Hırsızın Aldığı Büyük Ders Masalı
![](https://www.masallaroku.com/wp-content/uploads/2022/02/Hirsizin-Aldigi-Buyuk-Ders-Masali-780x470.jpg)
Çok eski zamanlarda kimsenin bilmediği BÜYÜLÜ TOPRAKLAR adında bir ülke varmış. Bu ülkede herkes çok mutlu ve çok rahatmış. Öyle ki kimse evinin kapısını kilitlemezmiş. Herkesin bir işi, sofrasında kendine yetecek yiyeceği, evinde kendini mutlu edecek ve kendine yetecek kadar eşyaları varmış. Kimse kimseye yan gözle bakmaz, kimse kimseye saygısızlık etmezmiş.
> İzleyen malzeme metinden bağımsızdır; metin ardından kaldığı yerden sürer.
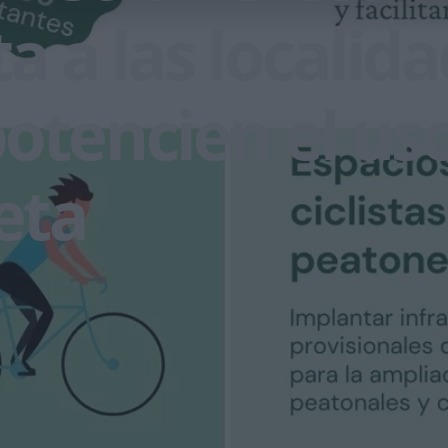
ta a las localid
otencien el uso
leta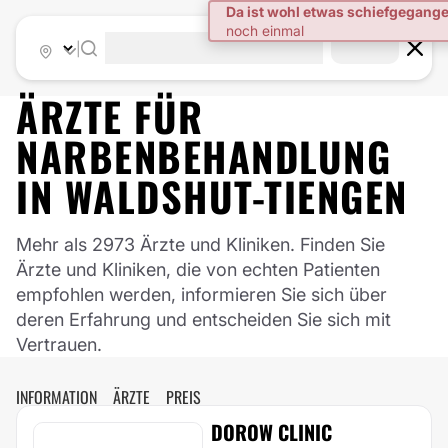
|
ÄRZTE FÜR
NARBENBEHANDLUNG
IN
WALDSHUT-TIENGEN
Mehr als 2973 Ärzte und Kliniken. Finden Sie
Ärzte und Kliniken, die von echten Patienten
empfohlen werden, informieren Sie sich über
deren Erfahrung und entscheiden Sie sich mit
Vertrauen.
INFORMATION
ÄRZTE
PREIS
DOROW CLINIC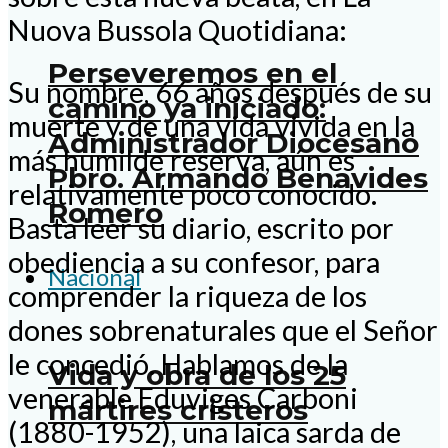
Nuova Bussola Quotidiana:
Perseveremos en el
Su nombre, 66 años después de su
camino ya iniciado:
muerte y de una vida vivida en la
Administrador Diocesano
más humilde reserva, aún es
Pbro. Armando Benavides
relativamente poco conocido.
Romero
Basta leer su diario, escrito por
obediencia a su confesor, para
Nacional
comprender la riqueza de los
dones sobrenaturales que el Señor
le concedió. Hablamos de la
Vida y obra de los 25
venerable Eduviges Carboni
mártires cristeros
(1880-1952), una laica sarda de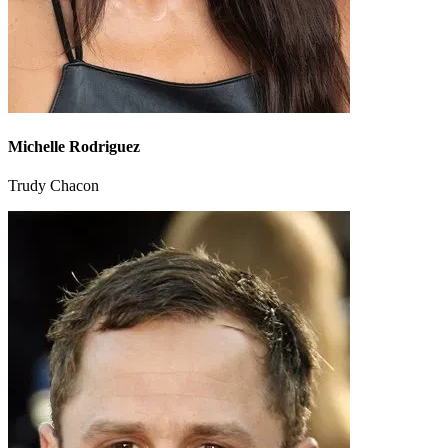
Michelle Rodriguez
Trudy Chacon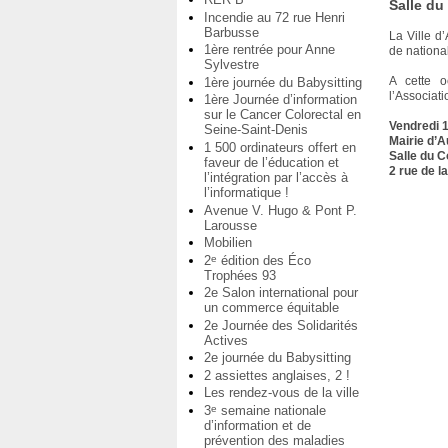
Salle du
Incendie au 72 rue Henri
Barbusse
La Ville d
1ère rentrée pour Anne
de national
Sylvestre
A cette o
1ère journée du Babysitting
l’Associat
1ère Journée d’information
sur le Cancer Colorectal en
Vendredi 1
Seine-Saint-Denis
Mairie d’A
1 500 ordinateurs offert en
Salle du C
faveur de l’éducation et
2 rue de 
l’intégration par l’accès à
l’informatique !
Avenue V. Hugo & Pont P.
Larousse
Mobilien
2
édition des Éco
e
Trophées 93
2e Salon international pour
un commerce équitable
2e Journée des Solidarités
Actives
2e journée du Babysitting
2 assiettes anglaises, 2 !
Les rendez-vous de la ville
3
semaine nationale
e
d’information et de
prévention des maladies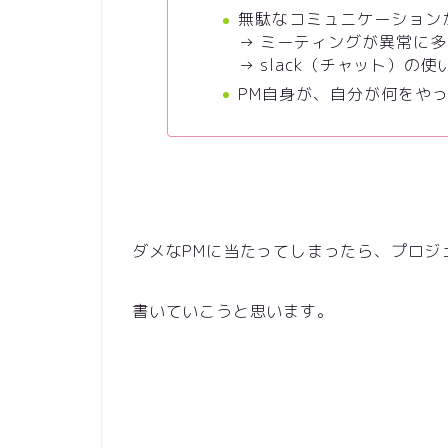
無駄なコミュニケーション
→ ミーティングが異常に多
→ slack
（チャット）の使
PM自身が、自分が何をや
ダメなPMに当たってしまったら、プロジ
書いていこうと思います。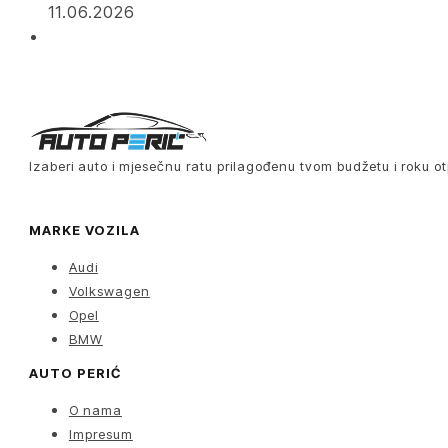
11.06.2026
Izaberi auto i mjesečnu ratu prilagođenu tvom budžetu i roku ot
MARKE VOZILA
Audi
Volkswagen
Opel
BMW
AUTO PERIĆ
O nama
Impresum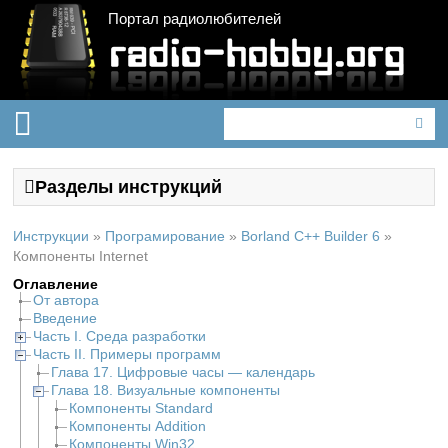
Портал радиолюбителей
Разделы инструкций
Инструкции
»
Програмирование
»
Borland C++ Builder 6
»
Компоненты Internet
Оглавление
От автора
Введение
Часть I. Среда разработки
Часть II. Примеры программ
Глава 17. Цифровые часы — календарь
Глава 18. Визуальные компоненты
Компоненты Standard
Компоненты Addition
Компоненты Win32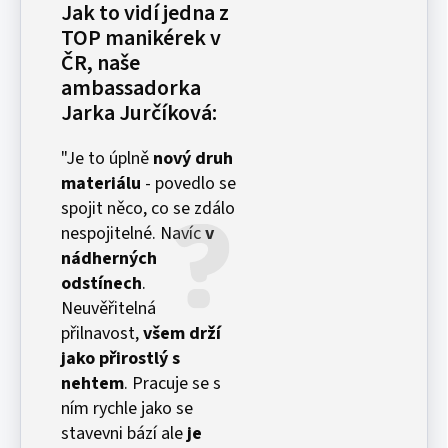
Jak to vidí jedna z
TOP manikérek v
ČR, naše
ambassadorka
Jarka Jurčíková:
"Je to úplně
nový druh
materiálu
- povedlo se
spojit něco, co se zdálo
nespojitelné. Navíc
v
nádherných
odstínech
.
Neuvěřitelná
přilnavost,
všem drží
jako přirostlý s
nehtem
. Pracuje se s
ním rychle jako se
stavevni bází ale
je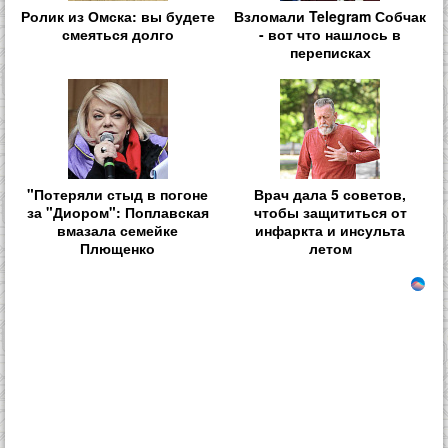
Ролик из Омска: вы будете
Взломали Telegram Собчак
смеяться долго
- вот что нашлось в
переписках
"Потеряли стыд в погоне
Врач дала 5 советов,
за "Диором": Поплавская
чтобы защититься от
вмазала семейке
инфаркта и инсульта
Плющенко
летом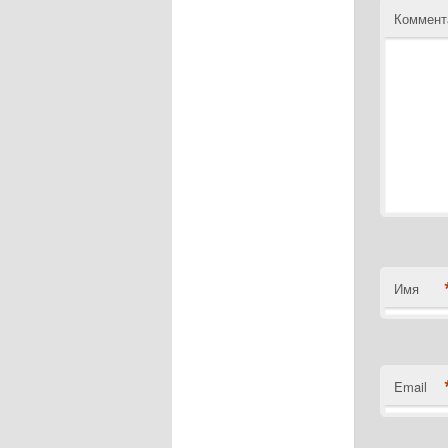
Коммент
Имя
Email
Gel zaman git zaman, nasıl olmuşsa bu ülkeye yaşlı bir adamla oğlunun yolu düşmüş. Yaşlı adam o kadar yaşlıymış ki görenler onun yürüyebildiğine hatta konuşabildiğine bile hayret edermiş. Ama o bir lokma ekmek, bir hırka ve bir asa ile çok mutlu görünüyormuş.
Oğlu ise babasının yanında yavaş yavaş yürümek zorunda kaldığı için sürekli şikâyet eder haldeymiş. Karnının hiçbir zaman doymadığını söylüyor ve bunun için babasını suçluyormuş. Yaşlı adam da oğluna: “Var sen git oğlum,” diyormuş. “Madem hızlı yürümek istiyorsun, beni burada kendimle bırak. Sen git, istediğin gibi rahat rahat yaşa!”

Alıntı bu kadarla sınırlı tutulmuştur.